"I care" (I care), die Worte, die an der Wand der Barbiana-Schule standen: ihr Gründer Don Lorenzo Milani hatte sie zusammen mit seinen Jungen geschrieben, im Gegensatz zum faschistischen Motto "Es ist mir egal". Genau diese Worte können das Engagement junger Menschen zusammenfassen, die sich aus einigen Teilen Italiens für das Projekt Prophetic Economy entschieden haben.

Wenn ich eine persönliche Überlegung wage, gibt es nichts Schöneres, Anregenderes und Engagierteres, als zu sehen, wie sich junge Menschen für das Gemeinwohl einsetzen. Ja, weil diese Jungs beschlossen haben, ihre Gesichter, ihr Engagement und ihre Begeisterung dafür einzusetzen, sich dessen bewusst zu sein Die Welt braucht sie, um ein gerechterer, gerechterer, friedlicherer und hoffnungsvollerer Ort zu werden. In der Tat ist das Merkmal junger Menschen genau das: träumen können, Hoffnungsträger und Erneuerer sein.

Genau aus diesem Grund arbeiten einige von ihnen mit Engagement und Engagement in diese Richtung. Um uns von der Welt zu erzählen, von der sie träumen, organisierten sie die nächste Veranstaltung der prophetischen Ökonomie… Jung! Der Titel des Treffens lautet: "Die Schönheit stärken, um Hoffnung zu geben" und wird am 9. Februar in Neapel im Stadtteil Sanità stattfinden. Der gewählte Ort ist auch von Bedeutung: Eine Gruppe junger Menschen, die einst eine heruntergekommene Nachbarschaft war, in der junge Menschen keine Perspektive hatten, beschloss, ihr Leben der Neubewertung der antiken Katakomben zu widmen, einem historischen und kulturellen Gut von höchstem Wert , war weder bekannt noch besucht noch geschätzt. Und genau aus diesem Projekt ist eine Gruppe von Sozialgenossenschaften hervorgegangen, die nicht nur die jungen Menschen im Stadtteil fördern und fördern, sondern ihnen auch Arbeit und Würde verleihen, um die Schönheit eines Viertels wiederherzustellen, das heute zu den gefragtesten Reisezielen der Stadt gehört.

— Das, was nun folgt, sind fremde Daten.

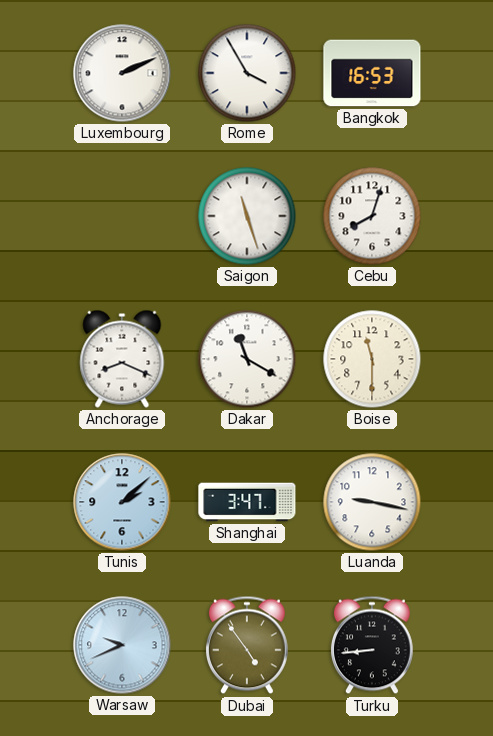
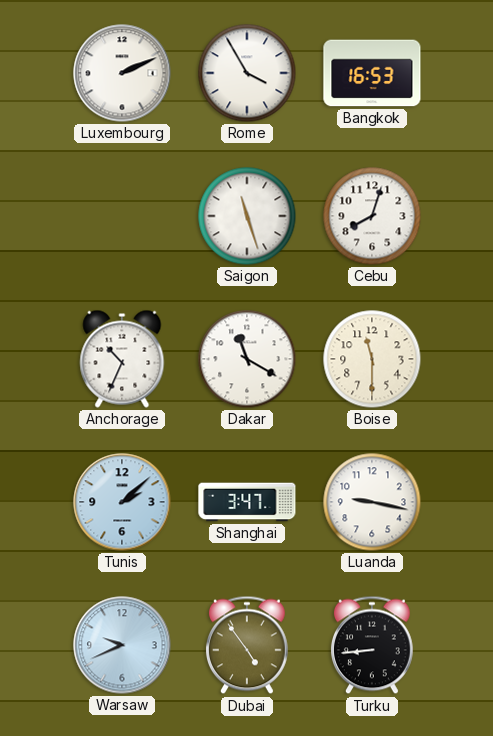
Anchorage: 8:19 -> 10:34
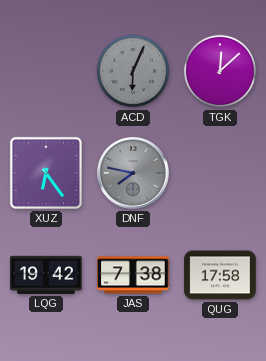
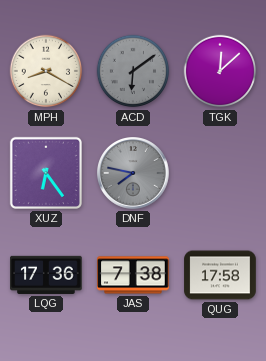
MPH: none -> 8:20
ACD: 6:04 -> 6:09
LQG: 19:42 -> 17:36
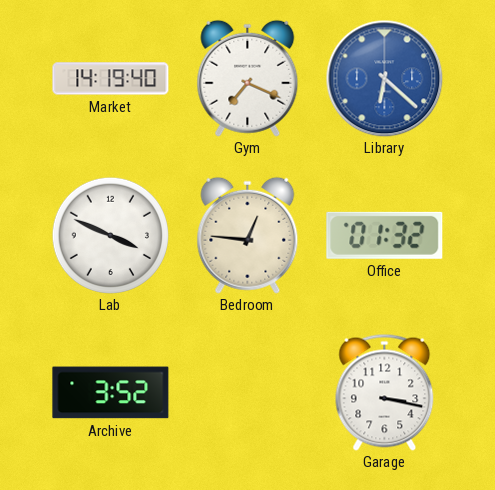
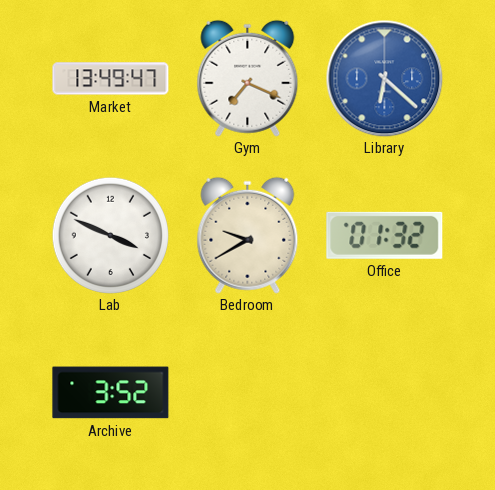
Market: 14:19 -> 13:49
Bedroom: 12:46 -> 9:40
Garage: 3:17 -> none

Diese dritte Stufe der prophetischen Ökonomie dient auch zur Vorbereitung des großen Treffens "Die Ökonomie von Francesco" im kommenden März in Assisi. in der junge Unternehmer und Ökonomen aus aller Welt sich verpflichten, "eine Wirtschaft aufzubauen, die Menschen zum Leben bringt und nicht tötet, einschließt und nicht ausschließt, humanisiert und nicht entmenschlicht, sich um die Schöpfung kümmert und sie nicht ausbeutet" (cit.). Junge Menschen, die von einer anderen Welt träumen können, sind der große Reichtum unserer Zeit. Wir Erwachsenen sind dafür verantwortlich, sie zu ermutigen und zu begleiten. Vielleicht werden wir diese neue Welt, von der wir träumen, nie sehen. aber wenn wir es unseren Kindern und Enkeln geben wollen, müssen wir so leben, als ob es bereits existierte.